■ Pixel coordinate grounding data ■
__________

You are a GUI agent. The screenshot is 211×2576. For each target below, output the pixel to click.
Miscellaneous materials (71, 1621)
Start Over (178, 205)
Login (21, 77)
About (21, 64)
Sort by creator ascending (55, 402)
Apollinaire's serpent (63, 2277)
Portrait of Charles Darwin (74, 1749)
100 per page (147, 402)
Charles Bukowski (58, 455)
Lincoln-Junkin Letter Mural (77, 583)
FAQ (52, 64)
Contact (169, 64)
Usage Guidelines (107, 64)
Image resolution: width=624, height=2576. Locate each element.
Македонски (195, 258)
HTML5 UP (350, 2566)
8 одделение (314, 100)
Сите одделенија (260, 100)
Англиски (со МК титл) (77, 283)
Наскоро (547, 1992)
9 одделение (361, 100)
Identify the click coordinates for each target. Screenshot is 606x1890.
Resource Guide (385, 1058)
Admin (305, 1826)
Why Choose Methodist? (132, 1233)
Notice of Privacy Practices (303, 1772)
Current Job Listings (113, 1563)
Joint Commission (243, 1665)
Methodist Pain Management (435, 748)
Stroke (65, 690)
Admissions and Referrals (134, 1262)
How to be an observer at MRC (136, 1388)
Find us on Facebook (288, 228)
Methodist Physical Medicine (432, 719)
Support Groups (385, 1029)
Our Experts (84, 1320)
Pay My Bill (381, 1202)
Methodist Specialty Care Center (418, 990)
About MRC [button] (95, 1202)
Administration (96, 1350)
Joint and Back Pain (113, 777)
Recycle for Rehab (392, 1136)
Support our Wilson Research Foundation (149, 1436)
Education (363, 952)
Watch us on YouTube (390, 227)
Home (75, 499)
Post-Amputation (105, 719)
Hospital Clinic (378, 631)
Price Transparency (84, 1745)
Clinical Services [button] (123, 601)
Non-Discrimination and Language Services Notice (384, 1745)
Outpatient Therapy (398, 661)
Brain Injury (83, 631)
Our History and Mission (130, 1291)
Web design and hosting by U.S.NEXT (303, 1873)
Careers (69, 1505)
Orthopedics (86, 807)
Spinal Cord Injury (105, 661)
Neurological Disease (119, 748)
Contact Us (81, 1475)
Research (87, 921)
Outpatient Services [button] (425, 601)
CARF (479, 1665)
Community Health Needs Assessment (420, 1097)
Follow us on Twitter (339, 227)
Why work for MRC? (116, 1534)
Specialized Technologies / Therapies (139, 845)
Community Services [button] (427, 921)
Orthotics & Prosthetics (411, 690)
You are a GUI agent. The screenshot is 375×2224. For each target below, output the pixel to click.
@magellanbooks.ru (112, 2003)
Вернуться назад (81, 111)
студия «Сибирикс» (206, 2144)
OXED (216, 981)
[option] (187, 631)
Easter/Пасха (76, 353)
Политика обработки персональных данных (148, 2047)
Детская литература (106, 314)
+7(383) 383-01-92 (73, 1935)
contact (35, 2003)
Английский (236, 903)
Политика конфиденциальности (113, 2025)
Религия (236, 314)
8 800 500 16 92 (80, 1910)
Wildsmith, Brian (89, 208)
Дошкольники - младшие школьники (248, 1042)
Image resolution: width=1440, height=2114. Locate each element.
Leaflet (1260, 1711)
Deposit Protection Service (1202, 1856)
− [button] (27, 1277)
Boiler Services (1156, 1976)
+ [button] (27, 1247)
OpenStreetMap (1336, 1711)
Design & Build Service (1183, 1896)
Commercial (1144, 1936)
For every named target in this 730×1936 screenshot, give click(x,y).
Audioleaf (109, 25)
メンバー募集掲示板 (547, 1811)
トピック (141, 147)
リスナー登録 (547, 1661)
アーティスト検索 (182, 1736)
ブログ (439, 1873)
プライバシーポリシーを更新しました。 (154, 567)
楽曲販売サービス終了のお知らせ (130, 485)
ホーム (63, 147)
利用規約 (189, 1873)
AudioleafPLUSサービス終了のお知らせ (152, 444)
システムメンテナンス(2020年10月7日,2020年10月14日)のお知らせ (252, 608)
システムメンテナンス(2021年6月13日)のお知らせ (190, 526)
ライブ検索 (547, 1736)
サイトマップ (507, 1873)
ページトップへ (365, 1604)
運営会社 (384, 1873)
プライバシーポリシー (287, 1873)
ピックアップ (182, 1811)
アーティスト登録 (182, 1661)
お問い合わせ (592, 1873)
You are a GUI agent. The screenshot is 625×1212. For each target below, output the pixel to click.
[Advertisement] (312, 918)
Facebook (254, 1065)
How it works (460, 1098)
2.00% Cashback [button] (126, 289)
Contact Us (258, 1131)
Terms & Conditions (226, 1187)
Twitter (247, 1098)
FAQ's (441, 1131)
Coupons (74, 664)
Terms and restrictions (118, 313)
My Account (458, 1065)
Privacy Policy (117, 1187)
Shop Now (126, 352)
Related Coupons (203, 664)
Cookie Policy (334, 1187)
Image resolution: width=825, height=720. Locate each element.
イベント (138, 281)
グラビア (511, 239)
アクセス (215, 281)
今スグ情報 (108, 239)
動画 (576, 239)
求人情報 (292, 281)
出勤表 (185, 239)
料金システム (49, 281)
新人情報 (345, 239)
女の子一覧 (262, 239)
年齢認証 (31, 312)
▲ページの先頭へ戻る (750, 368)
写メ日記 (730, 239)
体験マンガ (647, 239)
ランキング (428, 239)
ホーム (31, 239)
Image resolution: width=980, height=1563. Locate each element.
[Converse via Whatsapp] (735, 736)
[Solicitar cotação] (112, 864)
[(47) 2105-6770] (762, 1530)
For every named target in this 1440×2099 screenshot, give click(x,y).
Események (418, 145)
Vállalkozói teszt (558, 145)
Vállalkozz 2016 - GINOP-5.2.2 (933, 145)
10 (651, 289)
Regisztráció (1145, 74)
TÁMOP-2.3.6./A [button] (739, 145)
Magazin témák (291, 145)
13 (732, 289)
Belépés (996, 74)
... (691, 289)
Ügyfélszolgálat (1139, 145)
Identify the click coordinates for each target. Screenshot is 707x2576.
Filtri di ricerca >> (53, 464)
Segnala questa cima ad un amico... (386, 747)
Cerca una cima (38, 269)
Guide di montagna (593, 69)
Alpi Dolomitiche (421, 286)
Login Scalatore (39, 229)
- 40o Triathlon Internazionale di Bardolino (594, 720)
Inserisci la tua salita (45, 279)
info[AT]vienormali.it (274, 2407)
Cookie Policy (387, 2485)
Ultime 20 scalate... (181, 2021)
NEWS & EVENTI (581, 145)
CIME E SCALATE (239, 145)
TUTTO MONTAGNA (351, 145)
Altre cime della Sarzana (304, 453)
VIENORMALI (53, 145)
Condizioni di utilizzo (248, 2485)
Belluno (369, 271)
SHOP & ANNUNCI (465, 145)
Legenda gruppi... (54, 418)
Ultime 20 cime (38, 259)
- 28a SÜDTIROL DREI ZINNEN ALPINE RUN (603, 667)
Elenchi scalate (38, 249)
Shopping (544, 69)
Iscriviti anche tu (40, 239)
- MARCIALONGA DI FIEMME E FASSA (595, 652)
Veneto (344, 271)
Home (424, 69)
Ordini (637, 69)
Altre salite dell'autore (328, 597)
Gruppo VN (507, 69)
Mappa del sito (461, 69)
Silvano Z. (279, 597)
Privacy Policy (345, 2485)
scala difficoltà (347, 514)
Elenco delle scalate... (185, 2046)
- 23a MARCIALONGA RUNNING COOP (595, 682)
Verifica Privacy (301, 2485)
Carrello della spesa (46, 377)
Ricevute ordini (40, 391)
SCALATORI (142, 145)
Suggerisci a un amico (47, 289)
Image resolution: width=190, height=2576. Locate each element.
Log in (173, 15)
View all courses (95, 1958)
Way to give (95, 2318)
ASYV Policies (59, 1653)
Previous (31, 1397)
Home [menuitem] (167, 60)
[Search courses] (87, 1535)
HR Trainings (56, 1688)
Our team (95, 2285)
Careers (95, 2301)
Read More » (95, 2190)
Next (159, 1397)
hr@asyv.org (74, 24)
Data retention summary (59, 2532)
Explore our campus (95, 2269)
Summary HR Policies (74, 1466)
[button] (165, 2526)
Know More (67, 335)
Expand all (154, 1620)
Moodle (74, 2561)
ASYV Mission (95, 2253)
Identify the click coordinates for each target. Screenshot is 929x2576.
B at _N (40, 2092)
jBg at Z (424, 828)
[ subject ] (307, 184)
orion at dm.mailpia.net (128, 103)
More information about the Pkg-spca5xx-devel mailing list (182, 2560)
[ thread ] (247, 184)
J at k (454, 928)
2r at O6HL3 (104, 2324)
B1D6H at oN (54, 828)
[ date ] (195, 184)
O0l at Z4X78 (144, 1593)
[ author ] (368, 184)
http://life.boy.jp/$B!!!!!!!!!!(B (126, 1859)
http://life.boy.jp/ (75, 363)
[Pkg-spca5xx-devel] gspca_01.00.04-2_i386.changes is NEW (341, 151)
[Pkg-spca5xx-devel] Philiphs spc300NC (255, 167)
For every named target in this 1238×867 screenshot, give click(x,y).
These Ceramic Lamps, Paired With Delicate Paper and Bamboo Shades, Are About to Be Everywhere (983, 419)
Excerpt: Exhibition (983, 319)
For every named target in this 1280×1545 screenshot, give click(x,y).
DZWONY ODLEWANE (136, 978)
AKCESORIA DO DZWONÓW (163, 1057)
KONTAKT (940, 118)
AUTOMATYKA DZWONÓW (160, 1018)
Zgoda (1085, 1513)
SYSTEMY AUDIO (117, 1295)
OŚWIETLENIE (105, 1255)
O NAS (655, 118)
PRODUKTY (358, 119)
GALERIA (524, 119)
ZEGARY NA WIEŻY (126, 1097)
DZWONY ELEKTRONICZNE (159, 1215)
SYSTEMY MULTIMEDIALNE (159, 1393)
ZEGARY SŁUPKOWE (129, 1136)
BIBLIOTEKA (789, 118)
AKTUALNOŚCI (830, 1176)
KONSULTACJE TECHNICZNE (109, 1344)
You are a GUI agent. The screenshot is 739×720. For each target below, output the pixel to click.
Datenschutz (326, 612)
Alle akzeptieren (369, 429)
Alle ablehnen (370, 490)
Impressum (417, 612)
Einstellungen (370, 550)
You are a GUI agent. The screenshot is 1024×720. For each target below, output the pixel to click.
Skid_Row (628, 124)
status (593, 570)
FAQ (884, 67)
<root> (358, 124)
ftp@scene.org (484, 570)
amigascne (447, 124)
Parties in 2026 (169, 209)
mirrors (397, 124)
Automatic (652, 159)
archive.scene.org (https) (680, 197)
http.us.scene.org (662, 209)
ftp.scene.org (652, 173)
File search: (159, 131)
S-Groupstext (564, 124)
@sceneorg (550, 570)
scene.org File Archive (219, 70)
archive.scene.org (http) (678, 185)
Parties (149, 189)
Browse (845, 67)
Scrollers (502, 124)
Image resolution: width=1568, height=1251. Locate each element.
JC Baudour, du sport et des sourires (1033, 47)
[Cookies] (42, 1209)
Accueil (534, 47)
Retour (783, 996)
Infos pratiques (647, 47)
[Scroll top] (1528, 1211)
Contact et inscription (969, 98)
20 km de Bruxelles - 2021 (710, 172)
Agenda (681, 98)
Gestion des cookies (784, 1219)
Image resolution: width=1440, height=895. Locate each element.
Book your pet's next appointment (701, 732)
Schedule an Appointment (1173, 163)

__________

■ Your assignment ■
Both the line containing "[Pkg-spca5xx-devel] gspca_01.00.04-2_i386.changes is" and the line containing "Einstellungen (370, 550)" belong in the answer. Print them and every line above that falls between them exactly, and no others.

■ Answer below ■
[Pkg-spca5xx-devel] gspca_01.00.04-2_i386.changes is NEW (341, 151)
[Pkg-spca5xx-devel] Philiphs spc300NC (255, 167)
For every named target in this 1238×867 screenshot, give click(x,y).
These Ceramic Lamps, Paired With Delicate Paper and Bamboo Shades, Are About to Be Everywhere (983, 419)
Excerpt: Exhibition (983, 319)
For every named target in this 1280×1545 screenshot, give click(x,y).
DZWONY ODLEWANE (136, 978)
AKCESORIA DO DZWONÓW (163, 1057)
KONTAKT (940, 118)
AUTOMATYKA DZWONÓW (160, 1018)
Zgoda (1085, 1513)
SYSTEMY AUDIO (117, 1295)
OŚWIETLENIE (105, 1255)
O NAS (655, 118)
PRODUKTY (358, 119)
GALERIA (524, 119)
ZEGARY NA WIEŻY (126, 1097)
DZWONY ELEKTRONICZNE (159, 1215)
SYSTEMY MULTIMEDIALNE (159, 1393)
ZEGARY SŁUPKOWE (129, 1136)
BIBLIOTEKA (789, 118)
AKTUALNOŚCI (830, 1176)
KONSULTACJE TECHNICZNE (109, 1344)
You are a GUI agent. The screenshot is 739×720. For each target below, output the pixel to click.
Datenschutz (326, 612)
Alle akzeptieren (369, 429)
Alle ablehnen (370, 490)
Impressum (417, 612)
Einstellungen (370, 550)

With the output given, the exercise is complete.